**ACTION ITEM**
Keyword search on "используются": report each line of the records that contains it.

DATA FOR THIS EXERCISE Block Start

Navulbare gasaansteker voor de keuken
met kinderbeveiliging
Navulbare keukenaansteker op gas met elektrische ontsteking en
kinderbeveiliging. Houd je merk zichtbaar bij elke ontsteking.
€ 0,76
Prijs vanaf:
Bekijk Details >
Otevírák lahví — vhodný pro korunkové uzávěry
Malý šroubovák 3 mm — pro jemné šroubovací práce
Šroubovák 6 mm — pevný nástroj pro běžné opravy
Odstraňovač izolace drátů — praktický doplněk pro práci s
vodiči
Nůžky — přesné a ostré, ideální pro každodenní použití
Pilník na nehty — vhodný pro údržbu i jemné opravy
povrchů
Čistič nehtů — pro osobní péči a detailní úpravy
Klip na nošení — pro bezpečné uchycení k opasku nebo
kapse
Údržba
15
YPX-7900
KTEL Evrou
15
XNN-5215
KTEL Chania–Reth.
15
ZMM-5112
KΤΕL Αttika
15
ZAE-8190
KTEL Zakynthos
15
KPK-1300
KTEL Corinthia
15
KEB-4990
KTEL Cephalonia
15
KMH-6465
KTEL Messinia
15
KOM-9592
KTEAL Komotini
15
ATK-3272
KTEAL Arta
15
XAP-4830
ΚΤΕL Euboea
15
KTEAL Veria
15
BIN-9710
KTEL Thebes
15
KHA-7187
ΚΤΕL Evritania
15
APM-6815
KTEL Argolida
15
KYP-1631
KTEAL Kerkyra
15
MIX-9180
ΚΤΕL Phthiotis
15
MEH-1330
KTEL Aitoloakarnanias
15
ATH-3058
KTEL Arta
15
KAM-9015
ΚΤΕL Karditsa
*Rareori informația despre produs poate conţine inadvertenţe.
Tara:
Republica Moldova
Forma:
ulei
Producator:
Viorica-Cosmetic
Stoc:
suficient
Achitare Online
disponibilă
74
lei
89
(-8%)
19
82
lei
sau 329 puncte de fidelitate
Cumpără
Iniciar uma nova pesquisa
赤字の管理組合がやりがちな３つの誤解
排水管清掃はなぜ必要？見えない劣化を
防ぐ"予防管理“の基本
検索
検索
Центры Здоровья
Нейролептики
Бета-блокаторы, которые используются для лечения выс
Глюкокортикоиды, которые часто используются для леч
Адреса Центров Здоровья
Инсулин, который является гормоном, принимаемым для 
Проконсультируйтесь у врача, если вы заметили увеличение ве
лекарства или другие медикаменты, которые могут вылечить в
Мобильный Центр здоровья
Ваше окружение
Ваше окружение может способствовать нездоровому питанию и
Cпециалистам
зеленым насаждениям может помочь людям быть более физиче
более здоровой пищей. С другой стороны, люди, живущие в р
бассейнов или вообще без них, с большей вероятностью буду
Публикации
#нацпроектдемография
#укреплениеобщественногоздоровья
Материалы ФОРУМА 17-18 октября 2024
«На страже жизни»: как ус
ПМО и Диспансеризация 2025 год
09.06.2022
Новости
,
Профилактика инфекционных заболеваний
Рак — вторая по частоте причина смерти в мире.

DATA FOR THIS EXERCISE Block End

**RESPONSE TO THE EXERCISE**
Бета-блокаторы, которые используются для лечения выс
Глюкокортикоиды, которые часто используются для леч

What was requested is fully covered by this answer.